*Excerpted records:*

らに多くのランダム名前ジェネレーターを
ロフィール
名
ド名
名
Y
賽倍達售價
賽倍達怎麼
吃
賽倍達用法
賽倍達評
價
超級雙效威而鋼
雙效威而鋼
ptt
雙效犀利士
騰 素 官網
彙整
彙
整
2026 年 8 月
---
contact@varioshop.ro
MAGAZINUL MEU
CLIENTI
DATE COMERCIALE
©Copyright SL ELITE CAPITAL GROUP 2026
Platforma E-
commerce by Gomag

*Task item:* Here the output must be the lines above from the line with "MAGAZINUL MEU" to the line with "commerce by Gomag", both included, duplicated word for word and nothing else.

*Answer to the exercise:*
MAGAZINUL MEU
CLIENTI
DATE COMERCIALE
©Copyright SL ELITE CAPITAL GROUP 2026
Platforma E-
commerce by Gomag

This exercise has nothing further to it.